In the framework of this consultation, I would like to highlight some of the past work done on healthy ageing, in particular the 2002 resolution adopted by the European Parliament on “the Future of health care and care for the elderly” guaranteeing accessibility, quality, and financial sustainability.” These are three key pillars to ensure healthy ageing. Availability and accessibility of healthcare should be addressed by the partnership. In addition, I would like to urge the Commission to have a broad definition of “innovation,” one that not only focuses on technological advances or new medicines but also on innovation in the design of health and social care systems. The scope of the partnership should encompass both the late working life as well as life in retirement. Most of all, the partnership and future work should reflect that the older generation is a value to society and enable them to participate in society.

The timeline foreseen to develop and implement the partnership is far too short and there is not enough time to adequately consult with civil society. The links to other EU initiatives, for example, the 2012 European year of active ageing should be clear and strategic. The pilot project is not linked to this year, and could have benefited from the knowledge base that the year will create.

The health dimension of the partnership could be strengthened – the approach taken by the Commission could be broadened. Healthy ageing means leading a healthy lifestyle from cradle to grave. Although it is never too late to start making healthy choices, the root causes of healthy life years occur early in life. Therefore, in addition to encouraging older persons to make healthy choices, the Commission should also put efforts to encourage younger citizens to have healthy habits. Not only is this more cost-efficient, but in general habits are easier to develop at a younger age. At the same time for older persons, efforts need to be made to make healthy choices (including food) more affordable. The World Health Organization suggests the following “Functional health and well-being must be nurtured throughout life and good habits maintained as we grow older. Eating habits, learning to take regular exercise and avoiding smoking and excessive drinking play an important part in determining our health later in life.” [1]
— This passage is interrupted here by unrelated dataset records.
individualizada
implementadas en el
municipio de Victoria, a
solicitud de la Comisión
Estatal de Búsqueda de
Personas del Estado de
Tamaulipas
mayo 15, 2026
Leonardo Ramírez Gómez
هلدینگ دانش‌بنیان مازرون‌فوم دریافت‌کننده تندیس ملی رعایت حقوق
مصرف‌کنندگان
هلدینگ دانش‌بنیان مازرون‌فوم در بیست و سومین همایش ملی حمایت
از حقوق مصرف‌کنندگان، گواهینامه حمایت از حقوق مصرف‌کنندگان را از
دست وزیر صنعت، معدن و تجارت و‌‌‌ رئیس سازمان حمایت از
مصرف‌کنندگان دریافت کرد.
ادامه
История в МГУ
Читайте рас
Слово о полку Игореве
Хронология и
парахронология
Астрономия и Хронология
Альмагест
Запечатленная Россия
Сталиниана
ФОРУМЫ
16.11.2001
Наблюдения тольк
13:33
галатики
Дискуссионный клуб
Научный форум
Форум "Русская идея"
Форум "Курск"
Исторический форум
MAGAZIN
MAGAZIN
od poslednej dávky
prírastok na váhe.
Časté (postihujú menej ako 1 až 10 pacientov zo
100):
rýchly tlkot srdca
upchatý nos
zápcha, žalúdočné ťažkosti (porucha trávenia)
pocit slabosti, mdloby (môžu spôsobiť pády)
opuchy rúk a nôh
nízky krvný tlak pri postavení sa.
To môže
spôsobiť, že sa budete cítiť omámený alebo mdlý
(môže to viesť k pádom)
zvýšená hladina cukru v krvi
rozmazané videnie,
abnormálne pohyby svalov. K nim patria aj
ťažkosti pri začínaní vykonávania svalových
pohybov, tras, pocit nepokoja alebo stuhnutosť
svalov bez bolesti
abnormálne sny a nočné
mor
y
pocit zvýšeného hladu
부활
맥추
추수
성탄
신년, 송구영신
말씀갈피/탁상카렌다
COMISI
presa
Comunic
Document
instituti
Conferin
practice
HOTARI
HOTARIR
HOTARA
The Partnership has a strong focus on treatments, products and technology, however there is also a strong need to further work on health promotion and disease prevention. According to the latest World Health Organization figures, 86% of all deaths occurring in the WHO European Region are caused by chronic non-communicable diseases. Four major health determinants: nutrition, tobacco, alcohol and a lack of physical activity - account for most chronic diseases knowing that they also are the most preventable causes of deaths. In this context, the recent WHO Global Recommendations on Physical Activity for Health [2] emphasised the need for people beyond 65 years old to "be as physically active as possible". In addition, older persons often experience malnutrition, being at home or in institutions. Therefore, EPHA strongly believes that there is an urgent need to act on health determinants, especially when attempting to reach the goal of increasing healthy life years by two years.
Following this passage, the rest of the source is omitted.